The models agreed most reliably on extreme verdicts — claims clearly true or clearly false. Where they diverged was on nuanced claims: figures taken slightly out of context, characterisations that depend on which data you weight, summaries that compress in ways that may or may not be accurate. The researchers rated single-model reliability as "nontrivial but limited."

That phrase matters. The models aren't randomly wrong. They fail in predictable domains — and they fail inconsistently with each other on precisely the judgments that are hardest to call.

What this changes on Monday

The workflow that breaks first is the research summary review: you receive a long document, ask AI to summarise it, then ask a second AI whether the summary is accurate.
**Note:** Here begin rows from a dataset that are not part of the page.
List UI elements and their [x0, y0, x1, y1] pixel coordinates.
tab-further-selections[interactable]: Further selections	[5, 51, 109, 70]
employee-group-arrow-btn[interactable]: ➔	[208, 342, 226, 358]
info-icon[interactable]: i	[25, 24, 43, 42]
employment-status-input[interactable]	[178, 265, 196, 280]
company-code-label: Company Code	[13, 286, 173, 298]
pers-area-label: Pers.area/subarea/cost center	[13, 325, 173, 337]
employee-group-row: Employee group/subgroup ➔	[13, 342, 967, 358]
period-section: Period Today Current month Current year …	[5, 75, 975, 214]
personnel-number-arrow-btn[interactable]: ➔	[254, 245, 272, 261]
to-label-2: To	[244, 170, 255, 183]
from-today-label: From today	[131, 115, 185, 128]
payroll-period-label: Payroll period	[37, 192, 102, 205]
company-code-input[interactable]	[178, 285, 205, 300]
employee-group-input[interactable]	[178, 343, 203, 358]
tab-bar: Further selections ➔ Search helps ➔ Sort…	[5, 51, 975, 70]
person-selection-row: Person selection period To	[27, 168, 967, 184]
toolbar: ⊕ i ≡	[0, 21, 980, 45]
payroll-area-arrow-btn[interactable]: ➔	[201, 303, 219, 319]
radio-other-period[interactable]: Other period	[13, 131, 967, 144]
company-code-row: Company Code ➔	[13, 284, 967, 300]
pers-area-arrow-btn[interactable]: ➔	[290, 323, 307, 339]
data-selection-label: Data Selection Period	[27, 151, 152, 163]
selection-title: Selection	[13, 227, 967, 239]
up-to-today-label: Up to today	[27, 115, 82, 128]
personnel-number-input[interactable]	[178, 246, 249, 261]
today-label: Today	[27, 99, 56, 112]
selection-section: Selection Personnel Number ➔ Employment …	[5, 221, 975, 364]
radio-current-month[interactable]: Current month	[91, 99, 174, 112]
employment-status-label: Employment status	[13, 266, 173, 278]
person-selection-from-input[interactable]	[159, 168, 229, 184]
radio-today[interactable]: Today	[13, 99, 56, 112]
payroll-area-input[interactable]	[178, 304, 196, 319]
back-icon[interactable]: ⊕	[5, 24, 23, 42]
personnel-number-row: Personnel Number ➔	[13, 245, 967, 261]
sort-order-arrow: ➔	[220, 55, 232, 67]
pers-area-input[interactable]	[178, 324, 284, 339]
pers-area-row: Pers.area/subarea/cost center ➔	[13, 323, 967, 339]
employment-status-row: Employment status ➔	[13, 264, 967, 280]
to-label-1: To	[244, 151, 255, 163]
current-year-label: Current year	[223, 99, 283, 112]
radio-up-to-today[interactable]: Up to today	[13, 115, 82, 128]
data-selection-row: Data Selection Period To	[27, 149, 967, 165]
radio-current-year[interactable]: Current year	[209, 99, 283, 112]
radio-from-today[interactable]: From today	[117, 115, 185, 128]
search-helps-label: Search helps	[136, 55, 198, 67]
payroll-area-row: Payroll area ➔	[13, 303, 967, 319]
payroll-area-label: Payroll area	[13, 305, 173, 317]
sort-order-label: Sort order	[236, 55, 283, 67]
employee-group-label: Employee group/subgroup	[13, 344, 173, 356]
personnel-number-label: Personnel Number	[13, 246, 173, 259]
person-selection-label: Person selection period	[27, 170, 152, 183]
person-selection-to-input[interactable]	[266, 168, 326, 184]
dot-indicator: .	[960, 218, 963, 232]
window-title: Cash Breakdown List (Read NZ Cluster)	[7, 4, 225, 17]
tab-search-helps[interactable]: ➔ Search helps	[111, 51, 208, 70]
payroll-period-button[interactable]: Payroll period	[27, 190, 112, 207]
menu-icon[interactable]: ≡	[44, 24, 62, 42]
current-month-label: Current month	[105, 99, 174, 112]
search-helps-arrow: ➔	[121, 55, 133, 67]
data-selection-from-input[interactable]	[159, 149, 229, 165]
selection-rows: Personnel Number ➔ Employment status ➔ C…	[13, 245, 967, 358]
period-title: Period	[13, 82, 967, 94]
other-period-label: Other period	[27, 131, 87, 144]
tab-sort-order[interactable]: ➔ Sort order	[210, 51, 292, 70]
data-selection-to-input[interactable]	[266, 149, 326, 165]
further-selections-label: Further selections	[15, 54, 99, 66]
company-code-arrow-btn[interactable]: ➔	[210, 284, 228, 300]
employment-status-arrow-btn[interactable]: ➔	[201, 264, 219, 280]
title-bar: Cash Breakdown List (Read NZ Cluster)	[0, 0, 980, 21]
That's not a check. Both models reason from the same surface patterns; the second won't reliably catch what the first missed.

What does work:

For important factual claims: go to the primary source. AI can find it for you — "which paragraph in this document does that figure come from?" — but reading the passage yourself is the verification step, not asking a model to confirm the passage.

For AI-generated content you'll put your name on: run the specific claims — not the whole document — through multiple models with the prompt "what is the most likely error in this?" Compare what surfaces. Disagreement tells you where to look; it doesn't tell you which model is right.

For high-stakes domains (legal, health, finance): treat AI output as a first draft of research, not a verified finding. The disagreement rates are highest in these domains precisely because the claims are most consequential.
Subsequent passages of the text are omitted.